Cierto es que El Cholo vivió momentos de gloria en su etapa en el Manzanares -Doblete incluido-, pero su ilusión de llevarse un derbi quedó pendiente. La quiere saldar.
El ahora técnico argentino sólo guarda malos recuerdos de cada uno de sus enfrentamientos ante los blancos. Cinco duelos, cinco derrotas. Más ajustadas o más holgadas. Con más o menos polémica. En el Bernabéu o en el Calderón. Pero derrotas al fin y al cabo. Nunca un derbi acabó bien para El Cholo.

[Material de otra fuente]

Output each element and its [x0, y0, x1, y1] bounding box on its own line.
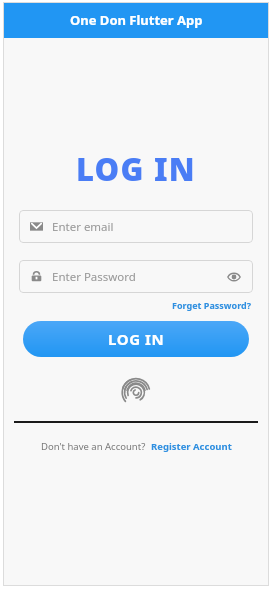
button[interactable]: Enter Password	[19, 260, 253, 293]
button[interactable]: Forget Password?	[170, 297, 253, 313]
button[interactable]: Register Account	[151, 440, 232, 453]
staticText: LOG IN	[108, 329, 165, 349]
staticText: Enter email	[52, 219, 114, 235]
button[interactable]: Login with fingerprint	[118, 373, 154, 409]
staticText: Don't have an Account?	[41, 440, 146, 453]
button[interactable]: Show password	[225, 268, 243, 286]
button[interactable]: One Don Flutter App	[3, 2, 269, 38]
staticText: Forget Password?	[172, 299, 251, 311]
staticText: Register Account	[151, 440, 232, 453]
staticText: One Don Flutter App	[70, 11, 203, 29]
button[interactable]: Enter email	[19, 210, 253, 243]
button[interactable]: LOG IN	[23, 321, 249, 357]
staticText: Enter Password	[52, 269, 225, 285]
staticText: LOG IN	[76, 148, 196, 190]
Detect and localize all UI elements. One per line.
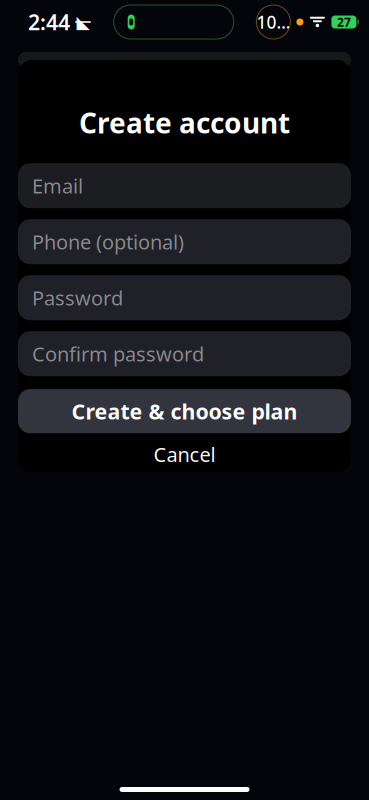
button[interactable]: Cancel <box>18 436 351 472</box>
staticText: Email <box>32 172 83 199</box>
staticText: Phone (optional) <box>32 228 184 255</box>
staticText: Confirm password <box>32 340 204 367</box>
staticText: 10… <box>256 10 290 34</box>
staticText: ◣ <box>76 12 90 32</box>
button[interactable]: Create & choose plan <box>18 389 351 433</box>
staticText: Create & choose plan <box>72 397 298 425</box>
staticText: Cancel <box>154 441 216 468</box>
staticText: Password <box>32 284 123 311</box>
staticText: 2:44 <box>28 8 70 36</box>
staticText: 27 <box>337 14 351 30</box>
staticText: Create account <box>79 104 290 141</box>
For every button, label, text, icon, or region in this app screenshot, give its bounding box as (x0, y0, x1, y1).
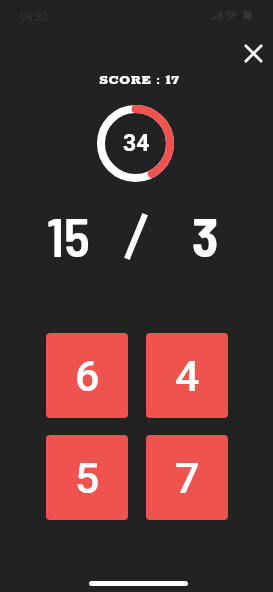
staticText: 3 (192, 203, 219, 268)
staticText: 5 (75, 453, 100, 503)
staticText: 05:32 (20, 11, 48, 24)
staticText: 4 (175, 351, 200, 401)
staticText: 15 (47, 203, 90, 268)
staticText: 6 (75, 351, 100, 401)
button[interactable]: 5 (46, 435, 128, 520)
button[interactable]: 7 (146, 435, 228, 520)
button[interactable]: 4 (146, 333, 228, 418)
button[interactable]: 6 (46, 333, 128, 418)
staticText: SCORE : 17 (3, 72, 273, 89)
staticText: 7 (175, 453, 200, 503)
button[interactable]: Close (237, 37, 269, 69)
staticText: 34 (123, 130, 150, 157)
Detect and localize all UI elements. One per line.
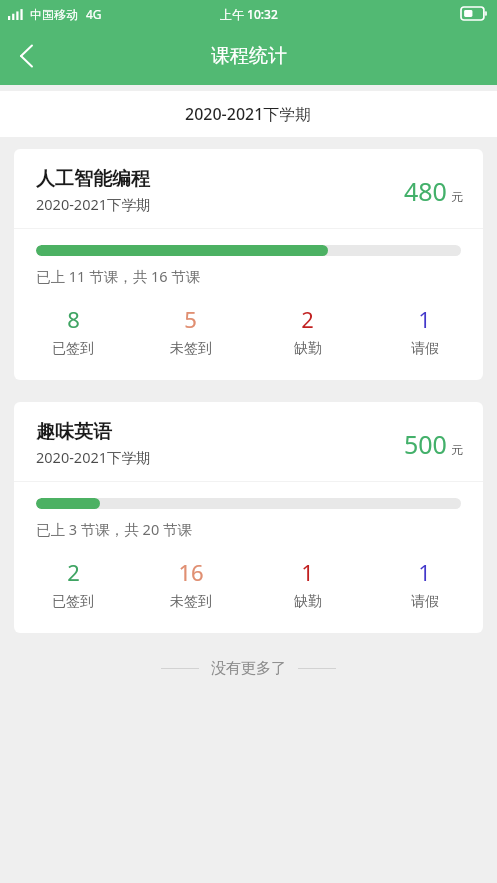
- staticText: 请假: [411, 340, 439, 358]
- staticText: 1: [301, 557, 314, 587]
- staticText: 2020-2021下学期: [36, 447, 151, 467]
- staticText: 课程统计: [211, 44, 287, 68]
- staticText: 中国移动: [30, 7, 78, 22]
- button[interactable]: 2: [14, 557, 132, 611]
- staticText: 上午 10:32: [220, 6, 278, 22]
- staticText: 缺勤: [294, 593, 322, 611]
- staticText: 2: [67, 557, 80, 587]
- button[interactable]: Back: [0, 30, 52, 82]
- staticText: 2020-2021下学期: [185, 103, 312, 125]
- button[interactable]: 1: [366, 304, 483, 358]
- staticText: 16: [178, 557, 204, 587]
- staticText: 人工智能编程: [36, 167, 150, 191]
- staticText: 2: [301, 304, 314, 334]
- staticText: 未签到: [170, 593, 212, 611]
- staticText: 趣味英语: [36, 420, 112, 444]
- staticText: 480: [404, 174, 447, 208]
- button[interactable]: 2: [249, 304, 366, 358]
- staticText: 2020-2021下学期: [36, 194, 151, 214]
- button[interactable]: 1: [366, 557, 483, 611]
- staticText: 4G: [86, 6, 102, 22]
- staticText: 未签到: [170, 340, 212, 358]
- staticText: 没有更多了: [211, 659, 286, 678]
- button[interactable]: 16: [132, 557, 249, 611]
- staticText: 缺勤: [294, 340, 322, 358]
- staticText: 5: [184, 304, 197, 334]
- button[interactable]: 人工智能编程: [14, 149, 483, 380]
- button[interactable]: 5: [132, 304, 249, 358]
- staticText: 1: [418, 557, 431, 587]
- staticText: 500: [404, 427, 447, 461]
- staticText: 已签到: [52, 593, 94, 611]
- button[interactable]: 1: [249, 557, 366, 611]
- staticText: 已上 11 节课，共 16 节课: [36, 266, 201, 286]
- staticText: 1: [418, 304, 431, 334]
- staticText: 已签到: [52, 340, 94, 358]
- button[interactable]: 趣味英语: [14, 402, 483, 633]
- button[interactable]: 8: [14, 304, 132, 358]
- button[interactable]: 2020-2021下学期: [0, 91, 497, 137]
- staticText: 8: [67, 304, 80, 334]
- staticText: 已上 3 节课，共 20 节课: [36, 519, 192, 539]
- staticText: 元: [451, 442, 463, 457]
- staticText: 元: [451, 189, 463, 204]
- staticText: 请假: [411, 593, 439, 611]
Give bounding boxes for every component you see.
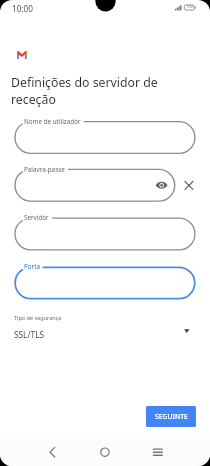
button[interactable]: Tipo de segurança [10, 310, 200, 342]
staticText: Palavra-passe [24, 165, 65, 174]
staticText: 100 [186, 4, 194, 10]
button[interactable]: Recents [144, 440, 172, 466]
button[interactable]: Home [91, 440, 119, 466]
button[interactable]: SEGUINTE [146, 406, 196, 427]
staticText: SEGUINTE [155, 412, 188, 421]
button[interactable]: Mostrar palavra-passe [155, 179, 168, 192]
button[interactable]: Back [38, 440, 66, 466]
staticText: Porta [24, 262, 41, 271]
staticText: SSL/TLS [14, 329, 45, 340]
button[interactable]: Limpar [182, 179, 196, 193]
staticText: Nome de utilizador [24, 117, 81, 126]
staticText: Tipo de segurança [14, 314, 62, 321]
staticText: Servidor [24, 213, 49, 222]
staticText: Definições do servidor de receção [11, 74, 163, 107]
other: Gmail [0, 0, 210, 466]
button[interactable] [14, 217, 195, 250]
button[interactable] [14, 121, 195, 154]
staticText: 10:00 [12, 3, 33, 14]
button[interactable] [14, 169, 175, 202]
button[interactable] [14, 267, 195, 300]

El primero que disputó lo hizo en noviembre del 94. Acababa de aterrizar en el Atlético y se estrenó ante el eterno rival marcando. Aquella sería su única diana ante los blancos. Fue de penalti. Pero la alegría del gol se quedó en nada con el 4-2 final.
Simeone no volvió a jugar ante el Madrid hasta un año más tarde, en noviembre del 95. El resultado, el mismo. 1-0 para los blancos en el Bernabéu. En el choque de la segunda vuelta, más de lo mismo (1-2). Esta vez en el Calderón y con más polémica. De hecho, el ahora técnico rojiblanco fue expulsado en aquel encuentro por roja directa en el minuto 54.
Los dos últimos derbis del Cholo estuvieron separados por siete años, pero con idéntico final que los tres anteriores. En el 97, el Atlético cayó en el Bernabéu por 3-1, mientras que en 2003 -en la segunda etapa de Simeone como jugador rojiblanco-, el choque acabó 2-0. Ronaldo, además, se encargó de hacer imborrable aquel duelo para el argentino con una supersónica jugada nada más comenzar.
Pero no todo son malos recuerdos del Cholo cuando ve la camiseta del Madrid. En una ocasión fue él quien se llevó el gato al agua. No fue con la elástica rojiblanca sino con la del Sevilla, el otro club en el que militó en la Liga española. De hecho, Simeone derrotó al gigante blanco la primera vez que se enfrentó a él.
Estaban a punto de llegar las Navidades del 92 cuando los entonces dirigidos por Benito Floro visitaron el Pizjuán y se llevaron un contundente 2-0. Entonces, Simeone sí pudo sonreír.